Marktbezogene Beobachtungsgrößen
Als Frühwarnindikatoren für potenzielle Liquiditätsengpässe werden hochfrequente Marktdaten eingesetzt, bei denen keine oder nur geringe zeitliche Verzögerung besteht.
Verschiedene Ebenen von Daten:

  • Marktweite Informationen (z.B. Aktienmärkte, Geld-, Devisen-, Rohstoffmärkte)
  • Informationen zum Finanzsektor (Daten der Aktien- und Schuldtitelmärkte für den Finanzsektor generell und für bestimmte Untergruppen des Finanzsektors, einschl. Indizes)
  • Bankspezifische Informationen (z.B. Aktienkurse, Geldmarktpreise, das Preis-Rendite-Verhältnis von Schuldverschreibungen und/oder nachrangigen Schuldtiteln der Bank am Sekundärmarkt)

 

VI. Systemrelevante Großbanken

Der Baseler Ausschuss hat am 25.6.2011 beschlossen, dass systemrelevante Großbanken, die sogenannten G-SIBs (global systematically important banks) oder SIFIs (systematically important financial institutes), künftig ihre Risiken je nach Kategorie-Zuordnung mit zusätzlichen 1,0 % bis 2,5 % Eigenkapital unterlegen müssen. Das bedeutet also bis zu 9,5 % hartes Eigenkapital im Vergleich zu 7 % für "Normalbanken".
Die beschlossenen Eigenkapital-Zuschläge für systemrelevante Großbanken treten zum 1.1.2019 in Kraft.

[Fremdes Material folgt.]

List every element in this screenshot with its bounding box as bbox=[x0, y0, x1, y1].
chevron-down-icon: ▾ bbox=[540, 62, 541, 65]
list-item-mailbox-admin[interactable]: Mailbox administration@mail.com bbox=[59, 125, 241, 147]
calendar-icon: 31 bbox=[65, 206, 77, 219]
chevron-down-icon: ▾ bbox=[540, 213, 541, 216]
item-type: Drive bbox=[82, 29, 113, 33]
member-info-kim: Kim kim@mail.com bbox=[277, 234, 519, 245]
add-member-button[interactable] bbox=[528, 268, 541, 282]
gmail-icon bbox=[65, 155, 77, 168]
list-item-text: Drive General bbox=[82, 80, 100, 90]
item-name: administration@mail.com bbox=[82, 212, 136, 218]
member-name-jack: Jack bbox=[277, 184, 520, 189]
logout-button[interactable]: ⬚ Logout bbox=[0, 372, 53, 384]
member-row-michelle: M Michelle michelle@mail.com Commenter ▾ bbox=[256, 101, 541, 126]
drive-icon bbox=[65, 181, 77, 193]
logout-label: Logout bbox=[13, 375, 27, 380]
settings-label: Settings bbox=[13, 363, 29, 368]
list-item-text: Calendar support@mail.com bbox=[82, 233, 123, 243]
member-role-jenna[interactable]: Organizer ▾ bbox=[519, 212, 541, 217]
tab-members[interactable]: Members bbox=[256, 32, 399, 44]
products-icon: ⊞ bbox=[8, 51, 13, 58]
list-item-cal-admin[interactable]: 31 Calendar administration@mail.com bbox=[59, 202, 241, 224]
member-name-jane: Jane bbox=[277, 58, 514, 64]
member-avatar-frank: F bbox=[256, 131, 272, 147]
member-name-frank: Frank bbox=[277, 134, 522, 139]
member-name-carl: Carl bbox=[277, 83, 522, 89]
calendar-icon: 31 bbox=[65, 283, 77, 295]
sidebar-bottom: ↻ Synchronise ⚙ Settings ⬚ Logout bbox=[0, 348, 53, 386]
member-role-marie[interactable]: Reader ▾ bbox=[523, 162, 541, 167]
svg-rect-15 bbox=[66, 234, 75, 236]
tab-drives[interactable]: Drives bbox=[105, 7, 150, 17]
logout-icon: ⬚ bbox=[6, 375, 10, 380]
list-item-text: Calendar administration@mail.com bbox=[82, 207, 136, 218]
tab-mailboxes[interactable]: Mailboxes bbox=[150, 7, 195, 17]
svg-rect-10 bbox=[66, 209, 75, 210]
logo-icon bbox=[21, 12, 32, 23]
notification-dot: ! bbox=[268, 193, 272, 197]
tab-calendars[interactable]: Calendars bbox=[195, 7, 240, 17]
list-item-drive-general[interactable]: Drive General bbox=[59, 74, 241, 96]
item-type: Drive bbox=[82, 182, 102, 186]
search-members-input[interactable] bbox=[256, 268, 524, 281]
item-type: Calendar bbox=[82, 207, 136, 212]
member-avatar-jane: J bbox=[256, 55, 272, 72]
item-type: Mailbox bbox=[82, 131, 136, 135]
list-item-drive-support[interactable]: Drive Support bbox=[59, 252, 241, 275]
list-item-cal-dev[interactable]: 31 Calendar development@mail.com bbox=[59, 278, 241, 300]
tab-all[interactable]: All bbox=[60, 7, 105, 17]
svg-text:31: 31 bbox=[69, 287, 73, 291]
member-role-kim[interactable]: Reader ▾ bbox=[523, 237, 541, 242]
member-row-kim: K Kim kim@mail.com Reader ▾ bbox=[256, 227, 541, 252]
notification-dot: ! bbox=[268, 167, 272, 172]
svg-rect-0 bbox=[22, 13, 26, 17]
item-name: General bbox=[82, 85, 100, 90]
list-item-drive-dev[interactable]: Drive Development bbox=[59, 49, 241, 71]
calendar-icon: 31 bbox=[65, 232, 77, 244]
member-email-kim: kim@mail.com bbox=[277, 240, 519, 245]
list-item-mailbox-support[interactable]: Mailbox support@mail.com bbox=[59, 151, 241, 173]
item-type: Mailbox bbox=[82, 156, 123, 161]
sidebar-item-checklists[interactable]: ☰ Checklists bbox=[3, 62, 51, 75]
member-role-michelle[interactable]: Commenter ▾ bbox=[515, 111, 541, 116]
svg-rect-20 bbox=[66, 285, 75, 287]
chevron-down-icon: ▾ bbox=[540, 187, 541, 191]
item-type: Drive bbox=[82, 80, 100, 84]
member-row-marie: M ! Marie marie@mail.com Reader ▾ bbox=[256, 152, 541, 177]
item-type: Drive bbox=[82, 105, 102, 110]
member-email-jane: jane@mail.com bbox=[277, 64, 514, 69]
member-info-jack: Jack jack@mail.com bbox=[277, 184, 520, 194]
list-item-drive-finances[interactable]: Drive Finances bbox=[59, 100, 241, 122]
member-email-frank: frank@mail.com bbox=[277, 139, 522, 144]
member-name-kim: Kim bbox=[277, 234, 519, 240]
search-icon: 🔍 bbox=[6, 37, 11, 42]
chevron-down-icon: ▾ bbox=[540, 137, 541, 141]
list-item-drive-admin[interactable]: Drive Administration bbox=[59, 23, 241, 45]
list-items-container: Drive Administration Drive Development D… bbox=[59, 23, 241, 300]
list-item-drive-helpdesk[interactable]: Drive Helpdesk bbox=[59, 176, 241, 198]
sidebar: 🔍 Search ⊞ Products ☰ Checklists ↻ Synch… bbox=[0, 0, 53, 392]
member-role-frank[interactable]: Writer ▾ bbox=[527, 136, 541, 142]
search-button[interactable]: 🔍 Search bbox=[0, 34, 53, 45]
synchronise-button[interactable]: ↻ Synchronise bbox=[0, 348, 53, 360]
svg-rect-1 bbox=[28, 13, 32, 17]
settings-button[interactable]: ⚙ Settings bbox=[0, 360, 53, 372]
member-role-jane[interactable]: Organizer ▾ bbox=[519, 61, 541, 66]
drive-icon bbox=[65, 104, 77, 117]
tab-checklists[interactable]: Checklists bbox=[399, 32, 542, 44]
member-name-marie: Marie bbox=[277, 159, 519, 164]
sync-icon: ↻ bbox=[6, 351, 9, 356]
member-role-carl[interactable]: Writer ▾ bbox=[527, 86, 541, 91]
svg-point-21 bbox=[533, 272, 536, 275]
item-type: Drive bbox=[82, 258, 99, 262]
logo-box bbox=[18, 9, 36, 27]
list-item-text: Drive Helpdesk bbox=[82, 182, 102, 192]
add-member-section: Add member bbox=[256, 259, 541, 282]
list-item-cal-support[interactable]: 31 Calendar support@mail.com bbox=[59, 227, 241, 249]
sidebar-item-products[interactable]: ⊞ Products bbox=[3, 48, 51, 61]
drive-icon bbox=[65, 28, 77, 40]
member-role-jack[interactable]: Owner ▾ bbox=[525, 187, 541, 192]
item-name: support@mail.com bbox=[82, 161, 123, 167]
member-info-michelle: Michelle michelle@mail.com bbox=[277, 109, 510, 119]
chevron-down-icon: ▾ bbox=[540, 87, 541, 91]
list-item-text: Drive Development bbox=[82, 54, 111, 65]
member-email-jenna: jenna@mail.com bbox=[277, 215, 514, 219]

Fünf Kriterien für die Höhe des Zuschlags:

  • Größe (size)
  • Vernetztheit (interconnectedness)
  • Bedeutung für das internationale Bankensystem (lack of substitutability)
  • globale Reichweite (global (cross-jurisdictional) activity)
  • Komplexität (complexity)


Der internationale Finanzstabilitätsrat hat im Juli 2011 bekannt gegeben, dass weltweit 28 Großbanken mit den verschärften Eigenkapitalvorschriften rechnen müssen. Experten erwarten, dass die Deutsche Bank zu der Gruppe von Kreditinstituten gehört, die den maximalen Zuschlag von 2,5 Prozentpunkten aufbringen muss. Auch die Commerzbank soll als systemrelevant eingestuft werden.